Christmas Cookie abundance yields help for local family
Cookie sale benefits Clarkson family
Baking Christmas cookies can be an enjoyable activity for the entire family. Every member can contribute to the process from measuring to mixing, baking to decorating, and munching to make them disappear. Most of us bake a few dozen cookies for ourselves and share them with our guests. Few of us would venture to bake 10 to 20 dozen cookies to give away. Nevertheless, about 50 volunteers baked dozens of cookies to help a local family.
Members of Saint John Lutheran Church in Hamlin organized a Christmas cookie sale to benefit the Baase family. Duane Rockow, chair of the Social Welfare Committee, explained. "Tom, his wife, Amy, and their children are members of Saint John Lutheran. The sale was a church effort to show our love and concern for him following his accident." Tom Baase of Clarkson suffered a traumatic brain injury in a motor vehicle accident this past September.
Pat Leverenz, Dian Bannister, Jean Leverenz and Anne Elphic planned the cookie sale. They placed a sign-up sheet on the church's bulletin board asking parishioners to bake cookies. "People made between 10 and 20 dozen cookies," Rockow said. "We had a couple of ladies that baked 25 dozen cookies." Bakers included members of the congregation, friends of the Baase family and some people who had no connection with the church or the family but had read about the sale in Suburban News and The Herald.

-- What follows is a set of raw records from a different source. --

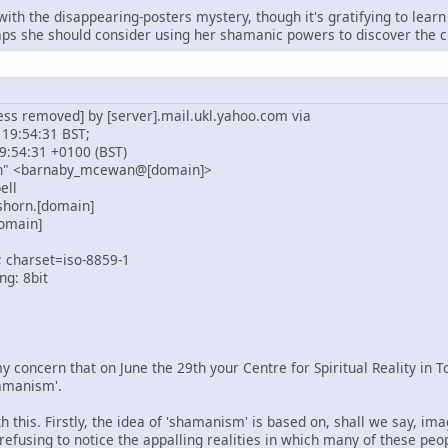
 with the disappearing-posters mystery, though it's gratifying to le
s she should consider using her shamanic powers to discover the cu
ess removed] by [server].mail.ukl.yahoo.com via
 19:54:31 BST;
9:54:31 +0100 (BST)
n" <barnaby_mcewan@[domain]>
ell
shorn.[domain]
omain]
; charset=iso-8859-1
ng: 8bit
y concern that on June the 29th your Centre for Spiritual Reality in 
amanism'.
 this. Firstly, the idea of 'shamanism' is based on, shall we say, im
 refusing to notice the appalling realities in which many of these peo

"We started out thinking internally," Rockow said. "We felt we'd be lucky if we could get a hundred people from our congregation to order cookies." To their surprise, they sold over 300 plates of cookies. And that presented a problem. "We wanted to get Christmas platters for the cookies," Rockow said. "We started out with 50 platters, and then 100 platters, and we still needed more," he said. "We ended up hitting most of the stores in western New York that could provide Christmas platters." One volunteer drove to Batavia to check the stores there.

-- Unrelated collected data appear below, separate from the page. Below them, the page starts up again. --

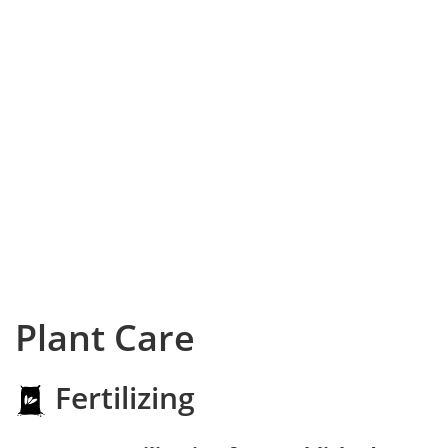
Plant Care
Fertilizing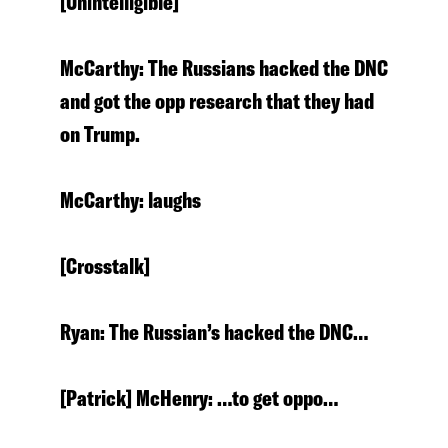
[Unintelligible]
McCarthy: The Russians hacked the DNC
and got the opp research that they had
on Trump.
McCarthy: laughs
[Crosstalk]
Ryan: The Russian’s hacked the DNC…
[Patrick] McHenry: …to get oppo…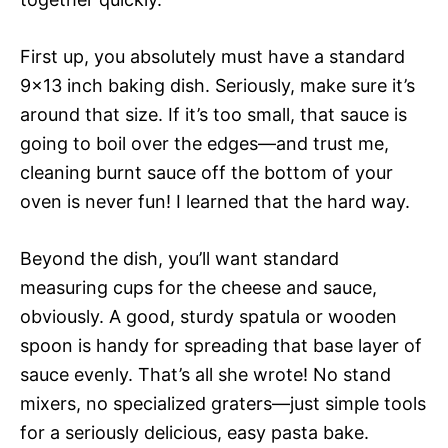
First up, you absolutely must have a standard
9×13 inch baking dish. Seriously, make sure it’s
around that size. If it’s too small, that sauce is
going to boil over the edges—and trust me,
cleaning burnt sauce off the bottom of your
oven is never fun! I learned that the hard way.
Beyond the dish, you’ll want standard
measuring cups for the cheese and sauce,
obviously. A good, sturdy spatula or wooden
spoon is handy for spreading that base layer of
sauce evenly. That’s all she wrote! No stand
mixers, no specialized graters—just simple tools
for a seriously delicious, easy pasta bake.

Armed with platters and 500 dozen cookies, about 20 volunteers set to work. They filled 320 Christmas platters with 18 to 20 cookies each, wrapped them in cellophane and added a spiritual message and a word of thanks. People who had ordered cookies arrived at the church to collect their treats. "We never expected to have the response that we did," Rockow said. "It was rewarding to see the outpouring of love."

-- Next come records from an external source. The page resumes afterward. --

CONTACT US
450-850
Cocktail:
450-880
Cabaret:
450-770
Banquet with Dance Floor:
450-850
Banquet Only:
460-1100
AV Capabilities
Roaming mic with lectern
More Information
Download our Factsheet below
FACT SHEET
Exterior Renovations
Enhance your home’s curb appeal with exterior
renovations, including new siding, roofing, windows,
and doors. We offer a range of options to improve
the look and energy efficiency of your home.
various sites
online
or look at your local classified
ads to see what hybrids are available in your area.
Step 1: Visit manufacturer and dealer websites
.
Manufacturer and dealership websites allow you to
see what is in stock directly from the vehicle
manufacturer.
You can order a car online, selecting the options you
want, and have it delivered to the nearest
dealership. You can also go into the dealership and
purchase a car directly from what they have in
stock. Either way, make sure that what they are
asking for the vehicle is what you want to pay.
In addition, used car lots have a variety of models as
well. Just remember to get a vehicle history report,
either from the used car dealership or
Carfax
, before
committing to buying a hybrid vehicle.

Additionally, Saint John Lutheran applied to the Thrivent Financial Lutheran Foundation for a grant. They responded positively," Rockow said. "The grant will match our cookie sale proceeds dollar-for-dollar." The church will donate all revenues from the sale, coupled with the grant funds, to the Baase family.
Baase spent six weeks in the brain injury rehabilitation unit at Saint Mary's Hospital. "Tom made huge progress while he was there," Amy said. Now he is continuing his recovery at home with his family. "We would like to thank our family and friends for the support they have given us throughout this ordeal," she said.